To respond to this challenge, researchers at the University of Texas at Austin have developed what they believe is the first “Machine Unlearning” method applied to image-based Generative AI. This method offers the ability to look under the hood and actively block and remove any violent images or copyrighted works without losing the rest of the information in the model. The study is published on the arXiv preprint server.
This new tool becomes especially valuable when you realise that under new EU AI laws European law makers can request that AI’s that aren’t compliant to the letter of the law, whether that’s from a copyright, ethics, or even safety perspective, can be deleted which in some cases, bearing in mind companies are spending billions training their AI’s, is understandably causing some companies to freak out.

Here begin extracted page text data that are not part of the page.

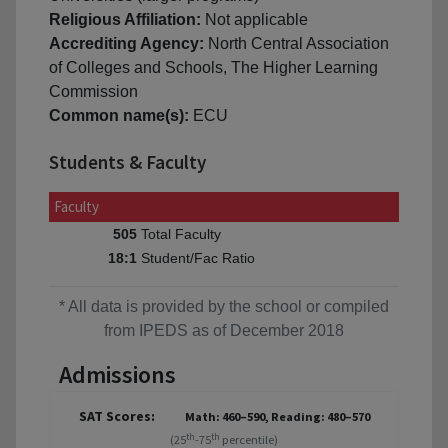
Religious Affiliation:
Not applicable
Accrediting Agency:
North Central Association
of Colleges and Schools, The Higher Learning
Commission
Common name(s):
ECU
Students & Faculty
Faculty
Total Faculty
505
Student/Fac Ratio
18:1
* All data is provided by the school or compiled
from IPEDS as of December 2018
Admissions
SAT Scores:
Math: 460–590, Reading: 480–570
th
th
(25
-75
percentile)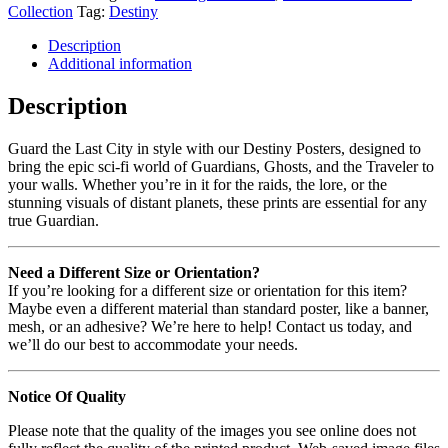
Collection
Tag:
Destiny
Description
Additional information
Description
Guard the Last City in style with our Destiny Posters, designed to
bring the epic sci-fi world of Guardians, Ghosts, and the Traveler to
your walls. Whether you’re in it for the raids, the lore, or the
stunning visuals of distant planets, these prints are essential for any
true Guardian.
Need a Different Size or Orientation?
If you’re looking for a different size or orientation for this item?
Maybe even a different material than standard poster, like a banner,
mesh, or an adhesive? We’re here to help! Contact us today, and
we’ll do our best to accommodate your needs.
Notice Of Quality
Please note that the quality of the images you see online does not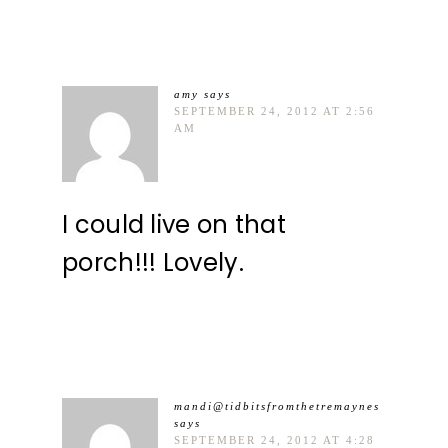
amy
says
SEPTEMBER 24, 2012 AT 2:56
AM
I could live on that
porch!!! Lovely.
mandi@tidbitsfromthetremaynes
says
SEPTEMBER 24, 2012 AT 4:28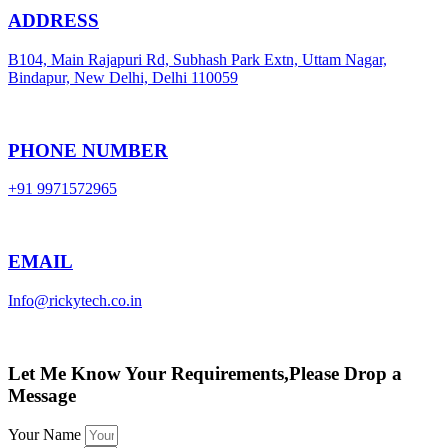
ADDRESS
B104, Main Rajapuri Rd, Subhash Park Extn, Uttam Nagar,
Bindapur, New Delhi, Delhi 110059
PHONE NUMBER
+91 9971572965
EMAIL
Info@rickytech.co.in
Let Me Know Your Requirements,Please Drop a
Message
Your Name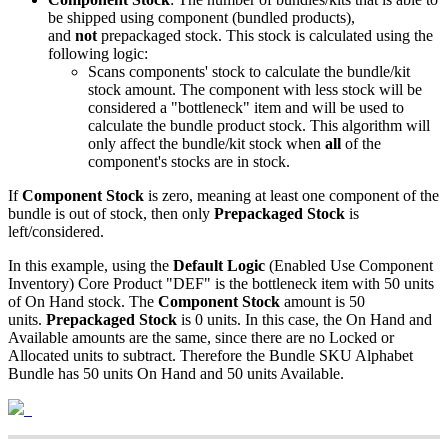
be
shipped
using
component
(
bundled
products
)
,
and
not
prepackaged
stock
.
This
stock
is
calculated
using
the
following
logic
:
Scans
components
'
stock
to
calculate
the
bundle
/
kit
stock
amount
.
The
component
with
less
stock
will
be
considered
a
"
bottleneck
"
item
and
will
be
used
to
calculate
the
bundle
product
stock
.
This
algorithm
will
only
affect
the
bundle
/
kit
stock
when
all
of
the
component
'
s
stocks
are
in
stock
.
If
Component
Stock
is
zero
,
meaning
at
least
one
component
of
the
bundle
is
out
of
stock
,
then
only
Prepackaged
Stock
is
left
/
considered
.
In
this
example
,
using
the
Default
Logic
(
Enabled
Use
Component
Inventory
)
Core
Product
"
DEF
"
is
the
bottleneck
item
with
50
units
of
On
Hand
stock
.
The
Component
Stock
amount
is
50
units
.
Prepackaged
Stock
is
0
units
.
In
this
case
,
the
On
Hand
and
Available
amounts
are
the
same
,
since
there
are
no
Locked
or
Allocated
units
to
subtract
.
Therefore
the
Bundle
SKU
Alphabet
Bundle
has
50
units
On
Hand
and
50
units
Available
.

“When you train these models on such massive data sets, you’re bound to include some data that is undesirable,” said Radu Marculescu, a professor in the Cockrell School of Engineering’s Chandra Family Department of Electrical and Computer Engineering and one of the leaders on the project.
“Previously, the only way to remove problematic content was to scrap everything, start anew, manually take out all that data and retrain the model. Our approach offers the opportunity to do this without having to retrain the model from scratch.”
Generative AI models are trained primarily with data on the internet because of the unrivalled amount of information it contains. But it also contains massive amounts of data that is protected by copyright, in addition to personal information and inappropriate content.
Underscoring this issue, The New York Times recently sued OpenAI, and so did hundreds of artists, maker of ChatGPT, arguing that the AI company illegally used its articles as training data to help its chatbots generate content.
“If we want to make generative AI models useful for commercial purposes, this is a step we need to build in, the ability to ensure that we’re not breaking copyright laws or abusing personal information or using harmful content,” said Guihong Li, a graduate research assistant in Marculescu’s lab who worked on the project as an intern at JPMorgan Chase and finalized it at UT.
Image-to-image models are the primary focus of this research. They take an input image and transform it – such as creating a sketch, changing a particular scene and more – based on a given context or instruction.
This new machine unlearning algorithm provides the ability of a machine learning model to “forget” or remove content if it is flagged for any reason without the need for retraining the model from scratch. Human teams handle the moderation and removal of content, providing an extra check on the model and ability to respond to user feedback.
Machine unlearning is an evolving branch of the field that has been primarily applied to classification models. Those models are trained to sort data into different categories, such as whether an image shows a dog or a cat.
Applying machine unlearning to generative models is “relatively unexplored,” the researchers write in the paper, especially when it comes to images.